Bryant and Chen orchestrated computational searches to efficiently identify matches between motifs and protein targets with high sensitivity and specificity. While with Kavraki’s group, Bryant also built a Web server designed to make the protein prediction software available to the scientific community.
“We wanted to develop a rigorous computational framework that allows one to design, test and tweak motifs quickly so that the optimal representation of the protein’s function can be found,” said Bryant. “I hope to use these statistics to understand the problem of predicting protein function more accurately.”

This year, Bryant’s cumulative work has received tremendous attention. He is a major contributor to two papers: “Cavity Scaling: Automated Refinement of Cavity-Aware Motifs in Protein Function Prediction,” published in August 2006 by Imperial College Press, and “The MASH Pipeline for Protein Function Prediction and an Algorithm for the Geometric Refinement of 3-D Motifs,” published by the Journal of Computational Biology. Last summer, while working at Genentech in San Francisco, Bryant completed a third paper that investigates different conformations of the same protein structure to define motifs.

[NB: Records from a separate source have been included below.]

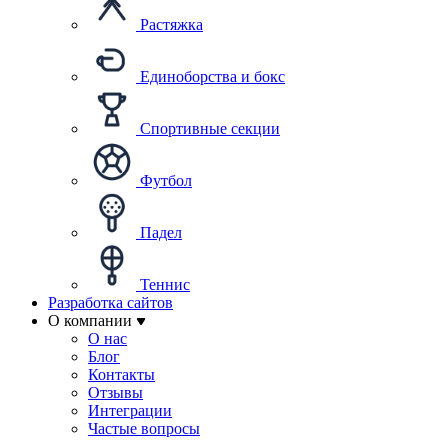
Растяжка
Единоборства и бокс
Спортивные секции
Футбол
Падел
Теннис
Разработка сайтов
О компании
О нас
Блог
Контакты
Отзывы
Интеграции
Частые вопросы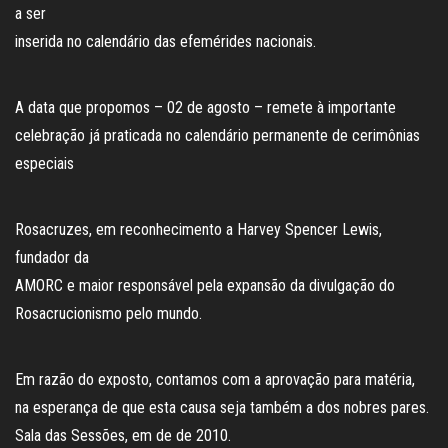
a ser
inserida no calendário das efemérides nacionais.
A data que propomos – 02 de agosto – remete à importante
celebração já praticada no calendário permanente de cerimônias
especiais
Rosacruzes, em reconhecimento a Harvey Spencer Lewis,
fundador da
AMORC e maior responsável pela expansão da divulgação do
Rosacrucionismo pelo mundo.
Em razão do exposto, contamos com a aprovação para matéria,
na esperança de que esta causa seja também a dos nobres pares.
Sala das Sessões, em de de 2010.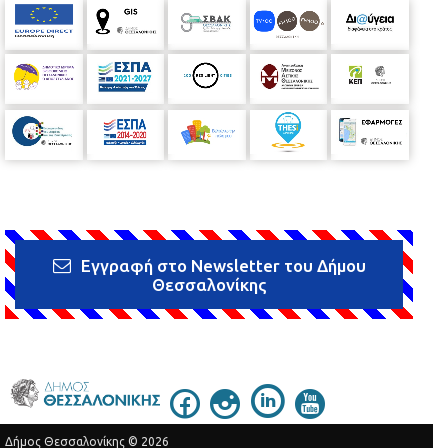
Εγγραφή στο Newsletter του Δήμου
Θεσσαλονίκης
Δήμος Θεσσαλονίκης © 2026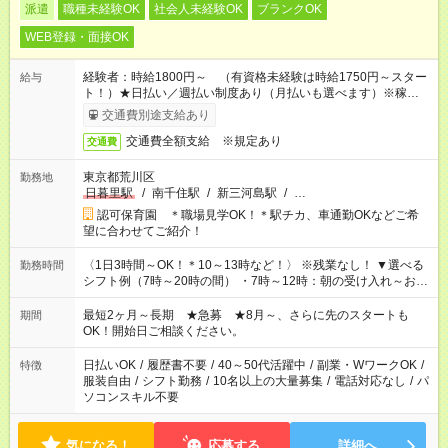
派遣
職種未経験OK
社会人未経験OK
ブランクOK
WEB登録・面接OK
経験者：時給1800円～ （有資格未経験は時給1750円～スター
給与
ト！）★日払い／週払い制度あり（月払いも選べます）※稼働開
始時は手続き完了次第のお支払いとなります★フルタイムできる
交通費別途支給あり
方は100円アップ！
交通費全額支給 ※規定あり
交通費
東京都荒川区
勤務地
日暮里駅
/
南千住駅
/
新三河島駅
/
…
認可保育園 ＊職場見学OK！＊駅チカ、車通勤OKなどご希
望に合わせてご紹介！
〈1日3時間～OK！＊10～13時など！〉 ※残業なし！ ▼選べる
勤務時間
シフト例（7時～20時の間） ・7時～12時：朝の受け入れ～お昼
の準備 ・10時～13時：園児の見守り～お昼の補助 ・9時～16
時：帰りの会まで！子供の成長を見守る ・15時～20時：夜のお
最短2ヶ月～長期 ★急募 ★8月～、さらに先のスタートも
期間
迎えサポート
OK！開始日ご相談ください。
日払いOK
/
履歴書不要
/
40～50代活躍中
/
副業・WワークOK
/
特徴
服装自由
/
シフト勤務
/
10名以上の大量募集
/
電話対応なし
/
パ
ソコンスキル不要
気になる！
応募する
詳細へ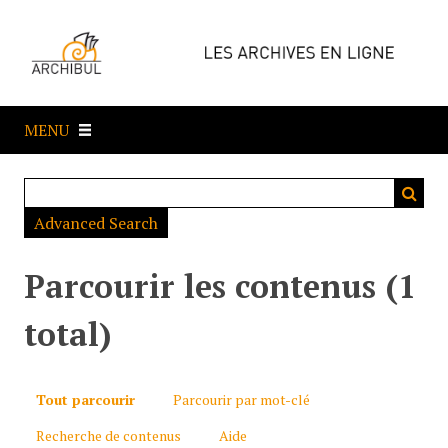
P
a
s
s
e
MENU
r
a
u
c
Advanced Search
o
n
t
Parcourir les contenus (1
e
n
total)
u
p
r
Tout parcourir
Parcourir par mot-clé
i
Recherche de contenus
Aide
n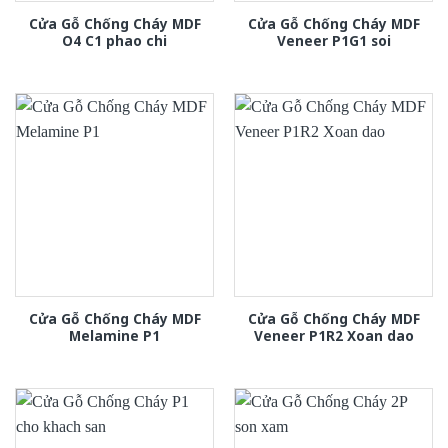
Cửa Gỗ Chống Cháy MDF
Cửa Gỗ Chống Cháy MDF
O4 C1 phao chi
Veneer P1G1 soi
Cửa Gỗ Chống Cháy MDF
Cửa Gỗ Chống Cháy MDF
Melamine P1
Veneer P1R2 Xoan dao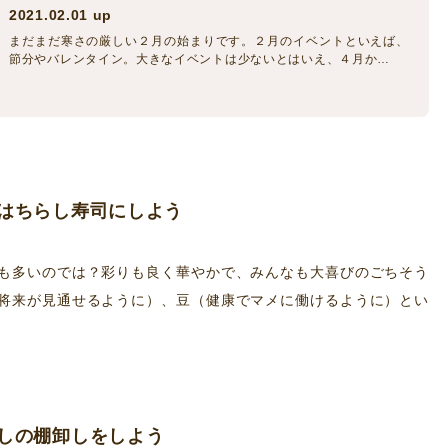
2021.02.01 up
まだまだ寒さの厳しい２月の始まりです。２月のイベントといえば、
節分やバレンタイン。大きなイベントは少ないとはいえ、４月か…
はちらし寿司にしよう
も多いのでは？彩りも良く華やかで、みんなも大喜びのごちそう
将来が見通せるように）、豆（健康でマメに働けるように）とい
しの棚卸しをしよう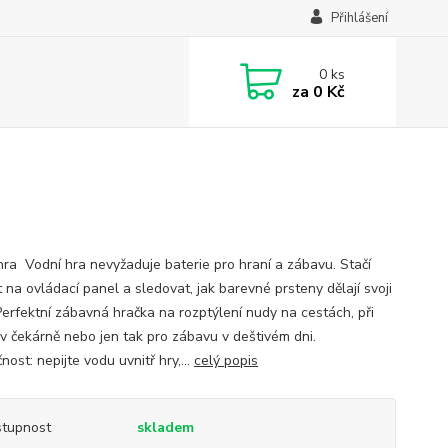
Přihlášení
0
ks
za
0 Kč
hra Vodní hra nevyžaduje baterie pro hraní a zábavu. Stačí
t na ovládací panel a sledovat, jak barevné prsteny dělají svoji
 Perfektní zábavná hračka na rozptýlení nudy na cestách, při
 v čekárně nebo jen tak pro zábavu v deštivém dni.
ost: nepijte vodu uvnitř hry,...
celý popis
tupnost
skladem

Bryant, who will continue his graduate studies with Kavraki, also won the 2007 James S. Waters Creativity Award for his exceptional work in 3-D structural pattern matching for protein function prediction, and his poster, “Integrating Novel Protein Structure Data for Improved Function Prediction Accuracy,” received first-place honors and the 2007 Jenessa Shapiro Award at the Rice Undergraduate Research Symposium.

Bryant’s work has been part of a larger project in Kavraki’s laboratory that is supported partially by a National Science Foundation subcontract from Baylor College of Medicine.